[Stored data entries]
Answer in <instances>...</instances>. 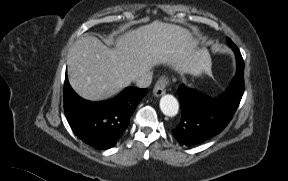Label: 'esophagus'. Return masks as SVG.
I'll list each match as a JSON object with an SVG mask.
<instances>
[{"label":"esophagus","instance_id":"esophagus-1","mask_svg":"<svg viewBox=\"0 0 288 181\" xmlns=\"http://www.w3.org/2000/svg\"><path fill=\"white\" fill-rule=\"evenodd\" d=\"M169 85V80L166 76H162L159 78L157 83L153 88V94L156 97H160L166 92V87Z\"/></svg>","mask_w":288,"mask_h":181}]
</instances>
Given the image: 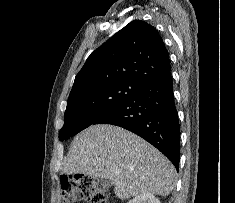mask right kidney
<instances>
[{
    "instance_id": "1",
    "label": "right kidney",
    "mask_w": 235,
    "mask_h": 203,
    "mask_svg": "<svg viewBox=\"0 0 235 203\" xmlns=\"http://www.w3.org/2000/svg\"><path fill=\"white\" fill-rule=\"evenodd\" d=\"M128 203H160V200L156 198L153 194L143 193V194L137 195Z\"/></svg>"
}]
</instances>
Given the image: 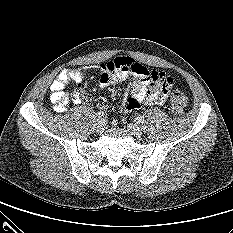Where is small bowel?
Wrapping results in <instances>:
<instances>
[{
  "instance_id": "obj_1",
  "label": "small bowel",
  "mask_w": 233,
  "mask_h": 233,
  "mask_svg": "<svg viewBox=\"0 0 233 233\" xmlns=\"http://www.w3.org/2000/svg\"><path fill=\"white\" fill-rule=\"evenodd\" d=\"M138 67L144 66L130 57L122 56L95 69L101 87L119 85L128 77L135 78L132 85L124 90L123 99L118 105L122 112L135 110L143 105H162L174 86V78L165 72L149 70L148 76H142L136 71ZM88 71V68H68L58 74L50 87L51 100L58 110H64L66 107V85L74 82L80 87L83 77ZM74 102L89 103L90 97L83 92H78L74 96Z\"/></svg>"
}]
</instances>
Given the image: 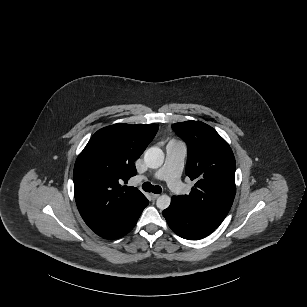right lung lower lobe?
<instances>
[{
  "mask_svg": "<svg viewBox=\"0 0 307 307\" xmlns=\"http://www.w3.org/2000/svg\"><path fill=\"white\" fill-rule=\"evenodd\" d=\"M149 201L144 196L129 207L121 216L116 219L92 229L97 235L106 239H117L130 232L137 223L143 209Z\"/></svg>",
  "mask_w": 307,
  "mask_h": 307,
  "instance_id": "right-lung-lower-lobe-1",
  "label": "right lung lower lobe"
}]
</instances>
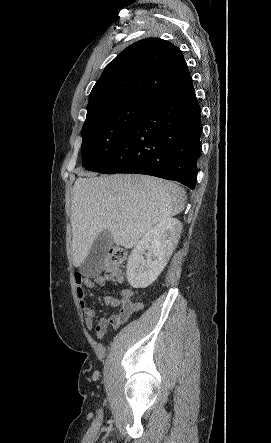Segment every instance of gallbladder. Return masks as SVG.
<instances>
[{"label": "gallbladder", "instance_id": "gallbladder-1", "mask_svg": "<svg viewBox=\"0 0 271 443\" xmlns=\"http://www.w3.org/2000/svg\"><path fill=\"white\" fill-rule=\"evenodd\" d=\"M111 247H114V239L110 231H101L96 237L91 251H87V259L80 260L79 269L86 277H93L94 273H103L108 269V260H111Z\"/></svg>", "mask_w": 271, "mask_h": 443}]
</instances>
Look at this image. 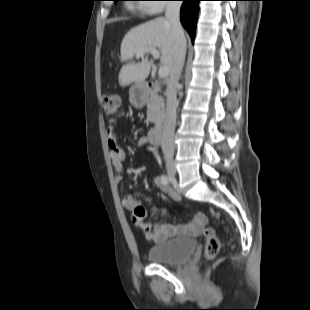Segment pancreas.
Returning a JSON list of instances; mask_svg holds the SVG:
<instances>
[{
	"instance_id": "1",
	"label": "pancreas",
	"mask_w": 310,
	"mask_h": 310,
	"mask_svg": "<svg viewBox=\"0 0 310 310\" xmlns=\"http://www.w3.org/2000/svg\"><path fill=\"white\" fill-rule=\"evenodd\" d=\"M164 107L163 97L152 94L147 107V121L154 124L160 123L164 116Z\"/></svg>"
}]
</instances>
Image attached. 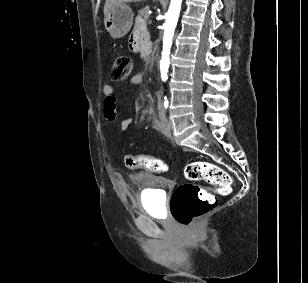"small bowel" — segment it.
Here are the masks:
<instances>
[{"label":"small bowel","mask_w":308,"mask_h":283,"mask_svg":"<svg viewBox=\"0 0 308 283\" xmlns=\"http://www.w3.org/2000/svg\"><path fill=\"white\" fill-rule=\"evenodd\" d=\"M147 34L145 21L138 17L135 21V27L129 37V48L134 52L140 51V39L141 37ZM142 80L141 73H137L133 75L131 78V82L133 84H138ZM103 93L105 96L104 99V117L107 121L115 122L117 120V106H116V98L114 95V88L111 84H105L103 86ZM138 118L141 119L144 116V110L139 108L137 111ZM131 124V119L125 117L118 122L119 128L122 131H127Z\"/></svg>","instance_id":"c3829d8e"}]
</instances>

### ACTIVITY
Lines with "list" in the records above: copy every one of them.

### RESPONSE BOX
I'll list each match as a JSON object with an SVG mask.
Returning a JSON list of instances; mask_svg holds the SVG:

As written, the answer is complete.